Szef biura ukraińskiego prezydenta: pokój będzie wtedy, gdy nasze siły staną na granicach z 1991 r.

Szef biura ukraińskiego prezydenta: pokój będzie wtedy, gdy nasze siły staną na granicach z 1991 r., fot. Getty Images/The Washington Post/Wojciech Grzedzinski
podpis źródła zdjęcia

„Zakończenie wojny rozpoczętej przez Rosję i pokój nastaną wtedy, gdy siły ukraińskie zniszczą oddziały rosyjskie w swym kraju i staną na granicy z 1991 r.” – oświadczył Andrij Jermak, szef biura (kancelarii) prezydenta Ukrainy Wołodymyra Zełenskiego.
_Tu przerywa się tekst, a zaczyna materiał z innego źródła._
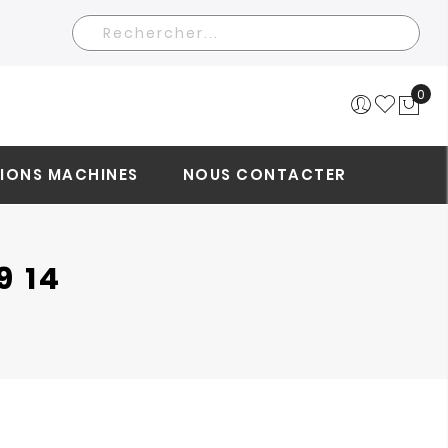
Rechercher
0
Mo
IONS MACHINES
NOUS CONTACTER
9 14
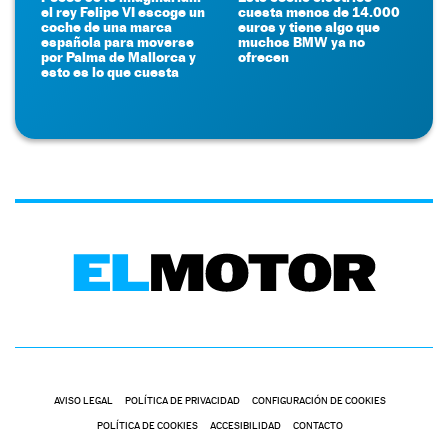
el rey Felipe VI escoge un
cuesta menos de 14.000
coche de una marca
euros y tiene algo que
española para moverse
muchos BMW ya no
por Palma de Mallorca y
ofrecen
esto es lo que cuesta
AVISO LEGAL
POLÍTICA DE PRIVACIDAD
CONFIGURACIÓN DE COOKIES
POLÍTICA DE COOKIES
ACCESIBILIDAD
CONTACTO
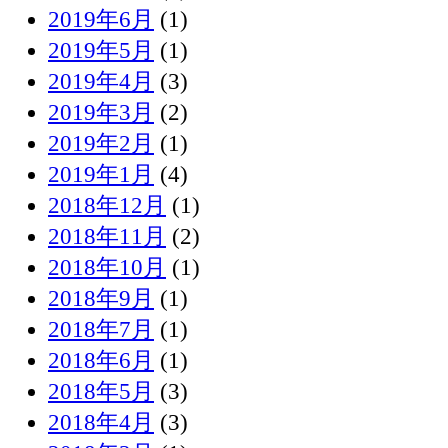
2019年6月
(1)
2019年5月
(1)
2019年4月
(3)
2019年3月
(2)
2019年2月
(1)
2019年1月
(4)
2018年12月
(1)
2018年11月
(2)
2018年10月
(1)
2018年9月
(1)
2018年7月
(1)
2018年6月
(1)
2018年5月
(3)
2018年4月
(3)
„Pokój będzie wtedy, gdy zniszczymy armię rosyjską na Ukrainie i dotrzemy do granicy z 1991 r. Tylko wtedy pokój jest możliwy” – napisał Jermak na serwisie Telegram.  

Ze swej strony szef MSZ Ukrainy Dmytro Kułeba powiedział w sobotę, że celem partnerów Ukrainy powinno być zwycięstwo Kijowa, a nie propozycje przedwczesnych – jak ocenił – rozmów pokojowych z Rosją. Kułeba w wystąpieniu cytowanym przez agencję Interfax-Ukraina przekonywał, że Moskwa nie dąży do procesu pokojowego. 
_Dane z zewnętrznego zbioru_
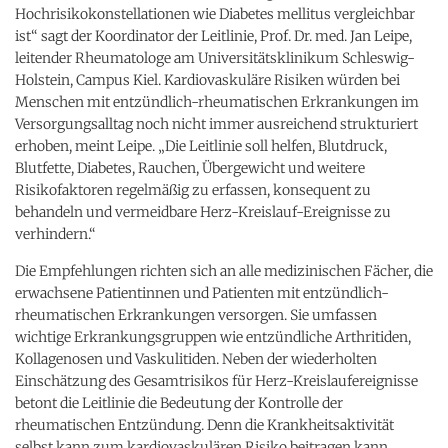
Hochrisikokonstellationen wie Diabetes mellitus vergleichbar
ist“ sagt der Koordinator der Leitlinie, Prof. Dr. med. Jan Leipe,
leitender Rheumatologe am Universitätsklinikum Schleswig-
Holstein, Campus Kiel. Kardiovaskuläre Risiken würden bei
Menschen mit entzündlich-rheumatischen Erkrankungen im
Versorgungsalltag noch nicht immer ausreichend strukturiert
erhoben, meint Leipe. „Die Leitlinie soll helfen, Blutdruck,
Blutfette, Diabetes, Rauchen, Übergewicht und weitere
Risikofaktoren regelmäßig zu erfassen, konsequent zu
behandeln und vermeidbare Herz-Kreislauf-Ereignisse zu
verhindern.“
Die Empfehlungen richten sich an alle medizinischen Fächer, die
erwachsene Patientinnen und Patienten mit entzündlich-
rheumatischen Erkrankungen versorgen. Sie umfassen
wichtige Erkrankungsgruppen wie entzündliche Arthritiden,
Kollagenosen und Vaskulitiden. Neben der wiederholten
Einschätzung des Gesamtrisikos für Herz-Kreislaufereignisse
betont die Leitlinie die Bedeutung der Kontrolle der
rheumatischen Entzündung. Denn die Krankheitsaktivität
selbst kann zum kardiovaskulären Risiko beitragen kann.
„Potrzebne jest nam zwycięstwo, a nie remis. Jeśli pozwolimy Rosji teraz zrobić przerwę, to Putin stworzy zamrożony konflikt w centrum Europy – gigantyczną bombę z opóźnionym zapłonem” – powiedział Kułeba. Szef MSZ wypowiadał się przez łącze wideo dla uczestników Kongresu Paneuropejskiego w Wiedniu. 
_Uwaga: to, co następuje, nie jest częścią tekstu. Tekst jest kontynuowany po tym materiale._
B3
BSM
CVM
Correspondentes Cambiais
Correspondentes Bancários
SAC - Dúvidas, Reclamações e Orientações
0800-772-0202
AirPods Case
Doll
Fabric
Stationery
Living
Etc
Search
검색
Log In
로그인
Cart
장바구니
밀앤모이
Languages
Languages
„Ostrzegam partnerów Ukrainy: nie proponujcie nam pójścia na kompromis z sumieniem, integralnością terytorialną czy suwerennością – dlatego, że to będzie również wasze pójście na kompromis w kwestii waszego bezpieczeństwa” – mówił Kułeba. Przekonywał, że „nie należy ulegać strachowi i szantażowi”, bowiem „Rosja postrzega każdą oznakę słabości jako zachętę do dalszego terroru”. 

Ocenił, że dążenie do rozmów z Moskwą byłoby teraz przedwczesne, bo nie zmieniła ona tonu i nadal wypowiada się w formie ultimatum; Rosja stosuje deklaracje o gotowości do rozmów tylko jako pozór, a w rzeczywistości kontynuuje agresję. 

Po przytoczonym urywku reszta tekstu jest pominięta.